I know that Susan of Wild Yeast says that somethimes you have to increase the frequency of feeding if the kitchen is warm, but I'm away at work when that would need to happen. 

It is gradually smelling better, but the flavor is not like it was when I taste it. 

Janknitz's picture

I THINK what's happening is this starter is really taking off, perhaps for the first time.  Our kitchen is warmer than it has been in the months since I propogated the starter, though by no means hot. Our kitchen is running in the high 70's--it had been only in the mid-60's up until last week.  We are having a slow and mild start to summer (which will probably end in a hot and miserable early fall).

Anyway, I decided to do a test run of the bread I'm making tomorrow night for our Friday evening social (KAF's rustic sourdough) to see how it came out. 
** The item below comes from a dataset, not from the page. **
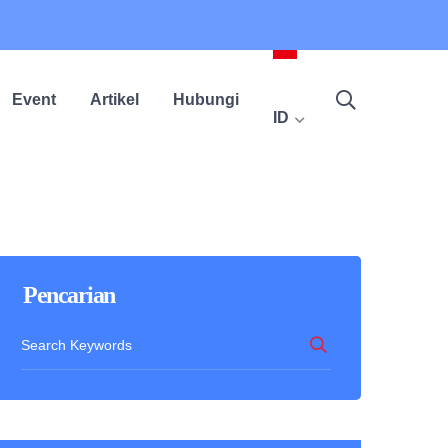
Event
Artikel
Hubungi
ID
Pencarian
YOWSA!  This rose a lot compared to the same loaf I made over the weekend, and the dough was a bit stiffer (surprising, since the starter seems thinner) and easier to work with (I used bread flour this time, too).  The oven spring was incredible, and it smells great.  I'm looking forward to cutting into it to check the crumb and taste it--probably tomorrow morning.  (I'll post pics after I can photograph the crumb).  
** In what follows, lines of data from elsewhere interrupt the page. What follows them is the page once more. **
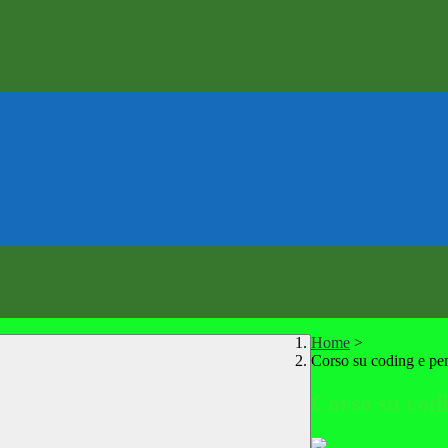
Home
>
Corso su coding e pe
Corso su cod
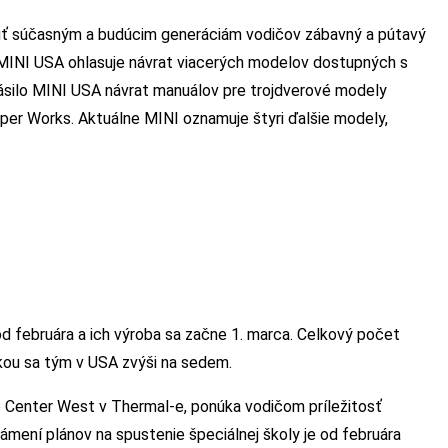
núť súčasným a budúcim generáciám vodičov zábavný a pútavý
 MINI USA ohlasuje návrat viacerých modelov dostupných s
silo MINI USA návrat manuálov pre trojdverové modely
er Works. Aktuálne MINI oznamuje štyri ďalšie modely,
od februára a ich výroba sa začne 1. marca. Celkový počet
ou sa tým v USA zvýši na sedem.
Center West v Thermal-e, ponúka vodičom príležitosť
mení plánov na spustenie špeciálnej školy je od februára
There is yeast in this recipe in addition to starter, so I can't attribute all of the leavening to the starter, but clearly whatever condition Baby Bobby is in did not HURT the leavening at all.  

Meanwhile, my usual feed (60 g each of flour and water) of Baby Bobby is not only more bubbly than usual, but is rising much higher in the crock than usual.  

Baby Bobby seems to have entered adolescence (so THAT explains the gym socks smell!).  Next thing you know, he'll be asking me to call him "Bob" and want to borrow the car!